Assignment:
Set every record down again exactly. Do not carry over the pictures.

Available data:
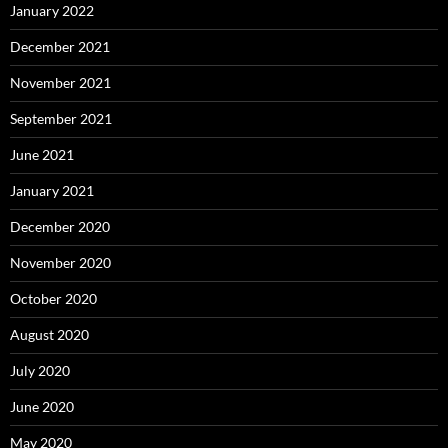
January 2022
December 2021
November 2021
September 2021
June 2021
January 2021
December 2020
November 2020
October 2020
August 2020
July 2020
June 2020
May 2020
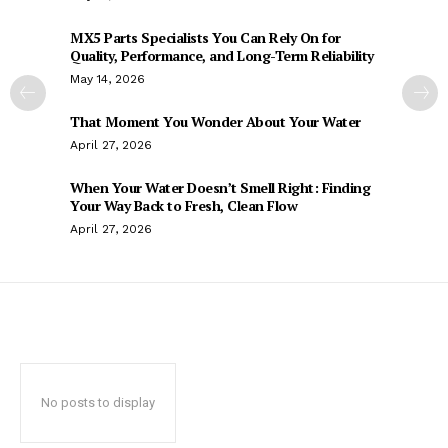
MX5 Parts Specialists You Can Rely On for
Quality, Performance, and Long-Term Reliability
May 14, 2026
That Moment You Wonder About Your Water
April 27, 2026
When Your Water Doesn’t Smell Right: Finding
Your Way Back to Fresh, Clean Flow
April 27, 2026
No posts to display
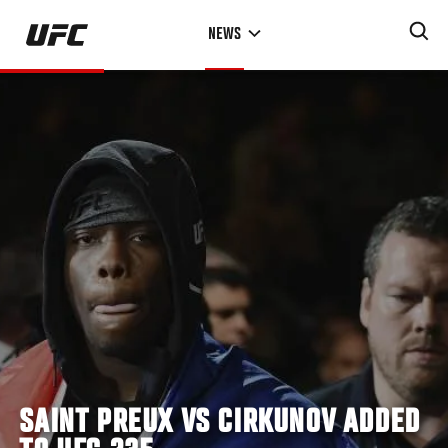
Skip
NEWS
to
main
content
SAINT PREUX VS CIRKUNOV ADDED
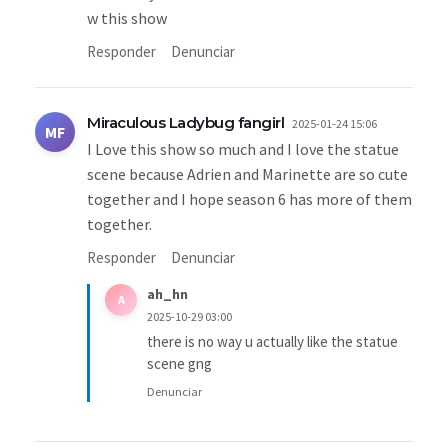
w this show
Responder
Denunciar
Miraculous Ladybug fangirl
2025-01-24 15:06
MF
I Love this show so much and I love the statue
scene because Adrien and Marinette are so cute
together and I hope season 6 has more of them
together.
Responder
Denunciar
ah_hn
A
2025-10-29 03:00
there is no way u actually like the statue
scene gng
Denunciar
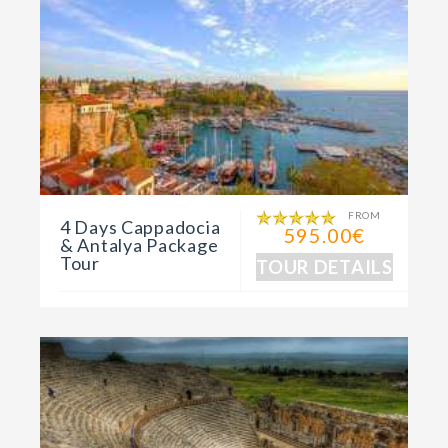
FROM
4 Days Cappadocia
595.00€
& Antalya Package
Tour
TOUR DETAILS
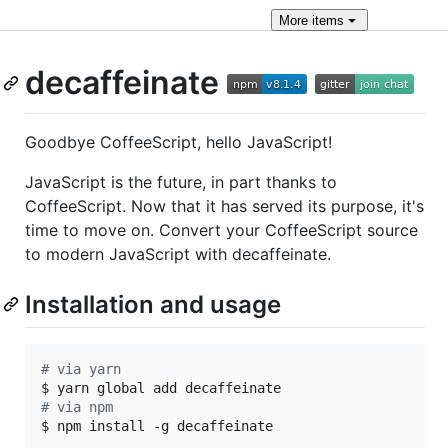
More
items
decaffeinate
Goodbye CoffeeScript, hello JavaScript!
JavaScript is the future, in part thanks to
CoffeeScript. Now that it has served its purpose, it's
time to move on. Convert your CoffeeScript source
to modern JavaScript with decaffeinate.
Installation and usage
#
 via yarn
#
 via npm
$ npm install -g decaffeinate
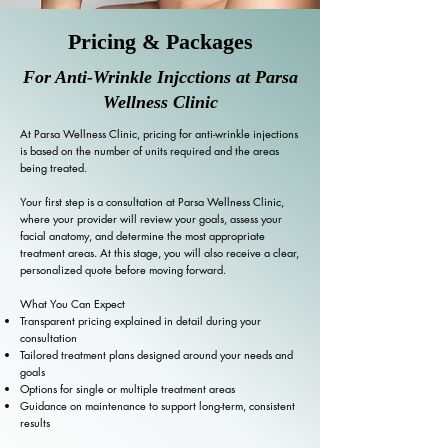
Pricing & Packages
For Anti-Wrinkle Injcctions at Parsa
Wellness Clinic
At Parsa Wellness Clinic, pricing for anti-wrinkle injections
is based on the number of units required and the areas
being treated.
Your first step is a consultation at Parsa Wellness Clinic,
where your provider will review your goals, assess your
facial anatomy, and determine the most appropriate
treatment areas. At this stage, you will also receive a clear,
personalized quote before moving forward.
What You Can Expect
Transparent pricing explained in detail during your
consultation
Tailored treatment plans designed around your needs and
goals
Options for single or multiple treatment areas
Guidance on maintenance to support long-term, consistent
results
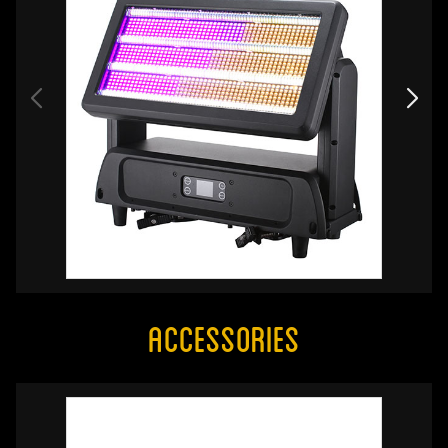
Accessories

Result of this exercise:
January 2022
December 2021
November 2021
September 2021
June 2021
January 2021
December 2020
November 2020
October 2020
August 2020
July 2020
June 2020
May 2020
MX5 Parts Specialists You Can Rely On for
Quality, Performance, and Long-Term Reliability
May 14, 2026
That Moment You Wonder About Your Water
April 27, 2026
When Your Water Doesn’t Smell Right: Finding
Your Way Back to Fresh, Clean Flow
April 27, 2026
No posts to display
Skip
NEWS
to
main
content
SAINT PREUX VS CIRKUNOV ADDED
w this show
Responder
Denunciar
Miraculous Ladybug fangirl
2025-01-24 15:06
MF
I Love this show so much and I love the statue
scene because Adrien and Marinette are so cute
together and I hope season 6 has more of them
together.
Responder
Denunciar
ah_hn
A
2025-10-29 03:00
there is no way u actually like the statue
scene gng
Denunciar
FROM
4 Days Cappadocia
595.00€
& Antalya Package
Tour
TOUR DETAILS
More
items
decaffeinate
Goodbye CoffeeScript, hello JavaScript!
JavaScript is the future, in part thanks to
CoffeeScript. Now that it has served its purpose, it's
time to move on. Convert your CoffeeScript source
to modern JavaScript with decaffeinate.
Installation and usage
#
 via yarn
#
 via npm
$ npm install -g decaffeinate
Pricing & Packages
For Anti-Wrinkle Injcctions at Parsa
Wellness Clinic
At Parsa Wellness Clinic, pricing for anti-wrinkle injections
is based on the number of units required and the areas
being treated.
Your first step is a consultation at Parsa Wellness Clinic,
where your provider will review your goals, assess your
facial anatomy, and determine the most appropriate
treatment areas. At this stage, you will also receive a clear,
personalized quote before moving forward.
What You Can Expect
Transparent pricing explained in detail during your
consultation
Tailored treatment plans designed around your needs and
goals
Options for single or multiple treatment areas
Guidance on maintenance to support long-term, consistent
results
Accessories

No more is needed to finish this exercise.